Oil made curious movements last week. After opening last week with a gap of 2.3% and quickly rising to 5.2%, the price stabilised and turned downwards. On Thursday, the gap at the week’s opening was closed entirely. Given the current geopolitics, it is unlikely that many people at the beginning of the week could have expected such a quick closing of the gap.
Anyway, the closing of the gestalt technically cleared the space for oil to rise. Fundamentally, oil was actively bought on fears that other Islamic countries would get involved in the conflict. The markets are paying the most attention to statements regarding Iran, which produces over 3.1M BPD. Since the end of last week, Iran has been toughening its rhetoric, which was played back by the markets on Friday in the form of a 5% rise in quotations and a rise in price at the start of the new week.
However, geopolitics is not the only fundamental driver of oil prices. Last week, the US ramped production to a record 13.2 million barrels. These reports, as well as a 10.2-million-barrel jump in commercial inventories, pressured quotes midweek.
Towards the end of the week, the Middle East again drew attention to the risks of geographic expansion of the conflict, which increased the risks of a decline in supplies.
However, one should not underestimate the factor of production growth in the US. Producers there have increased average daily production by 1 million barrels since August.
It seems that US oil producers, after the August OPEC+ assurances, have finally joined the fight for a share of global oil supplies. This comes after another round of assurances from Russia and Saudi Arabia that quotas and voluntary cuts on top of those quotas will remain in place for the foreseeable future.

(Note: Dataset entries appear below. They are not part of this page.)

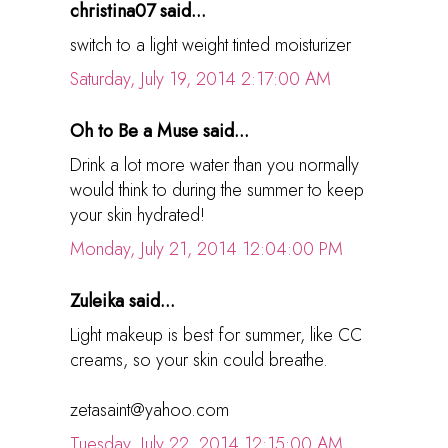
christina07 said...
switch to a light weight tinted moisturizer
Saturday, July 19, 2014 2:17:00 AM
Oh to Be a Muse said...
Drink a lot more water than you normally
would think to during the summer to keep
your skin hydrated!
Monday, July 21, 2014 12:04:00 PM
Zuleika said...
Light makeup is best for summer, like CC
creams, so your skin could breathe.
zetasaint@yahoo.com
Tuesday, July 22, 2014 12:15:00 AM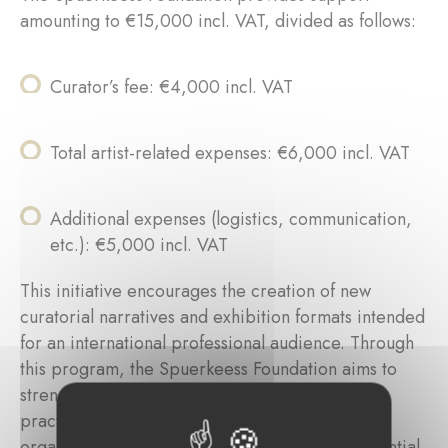
amounting to €15,000 incl. VAT, divided as follows:
Curator’s fee: €4,000 incl. VAT
Total artist-related expenses: €6,000 incl. VAT
Additional expenses (logistics, communication,
etc.): €5,000 incl. VAT
This initiative encourages the creation of new
curatorial narratives and exhibition formats intended
for an international professional audience. Through
this program, the Spuerkeess Foundation aims to
strengthen the visibility of contemporary artistic
practices while recognizing the intellectual and
organizational investment of curators as an essential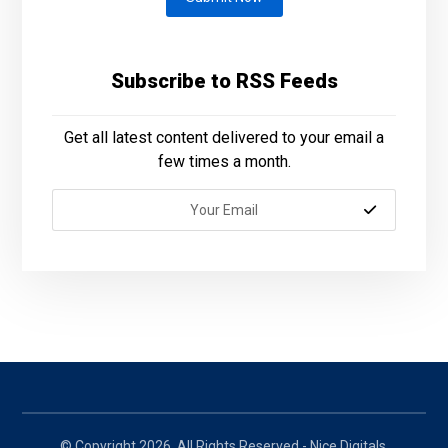
Subscribe to RSS Feeds
Get all latest content delivered to your email a
few times a month.
© Copyright 2026. All Rights Reserved - Nice Digitals.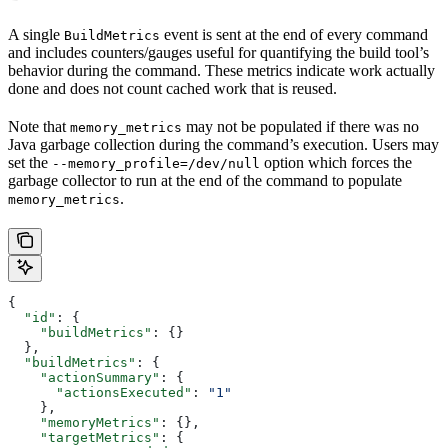
A single
event is sent at the end of every command
BuildMetrics
and includes counters/gauges useful for quantifying the build tool’s
behavior during the command. These metrics indicate work actually
done and does not count cached work that is reused.
Note that
may not be populated if there was no
memory_metrics
Java garbage collection during the command’s execution. Users may
set the
option which forces the
--memory_profile=/dev/null
garbage collector to run at the end of the command to populate
.
memory_metrics
{
  "id"
: {
    "buildMetrics"
: {}
  },
  "buildMetrics"
: {
    "actionSummary"
: {
      "actionsExecuted"
: 
"1"
    },
    "memoryMetrics"
: {},
    "targetMetrics"
: {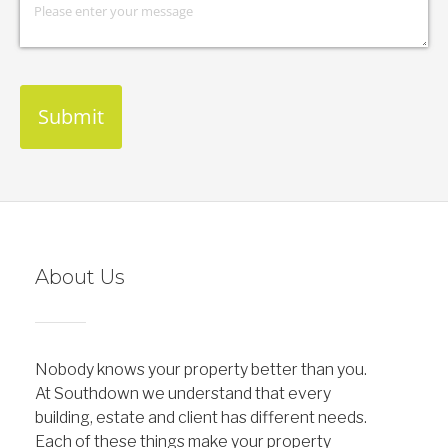
Submit
About Us
Nobody knows your property better than you.
At Southdown we understand that every
building, estate and client has different needs.
Each of these things make your property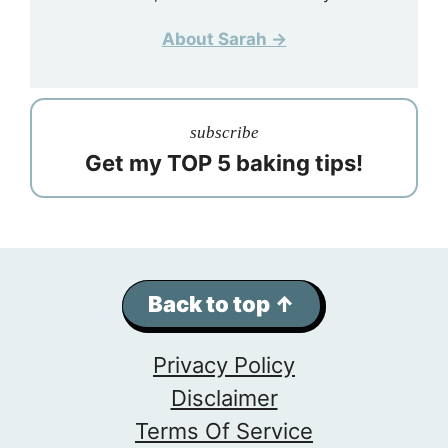
About Sarah →
subscribe
Get my TOP 5 baking tips!
Back to top ↑
Privacy Policy
Disclaimer
Terms Of Service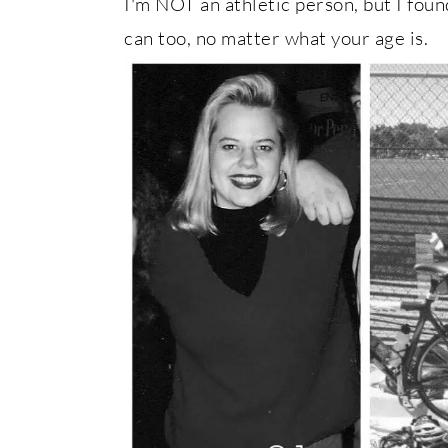
I'm NOT an athletic person, but I foun
can too, no matter what your age is.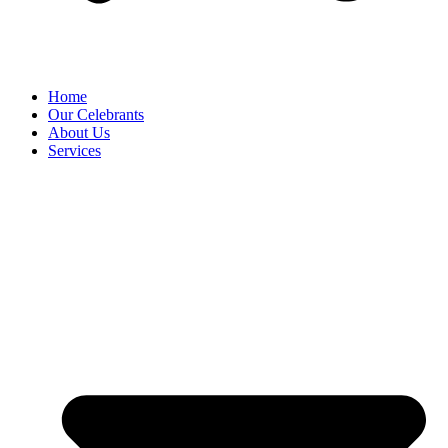
Home
Our Celebrants
About Us
Services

It is also possible that the trigger was the price, which exceeded $80 per barrel of WTI in August and has been trading above $90 since the second half of September.
That said, oil prices may already be too high for consumers, and we may see a reduction in supply. In addition, the risks of supply cuts from Iran and other Middle Eastern countries are real but still risks. But at the same time, supply from the US is increasing while demand is giving up.
All this is a good enough reason to test the support at $80 per barrel WTI once again.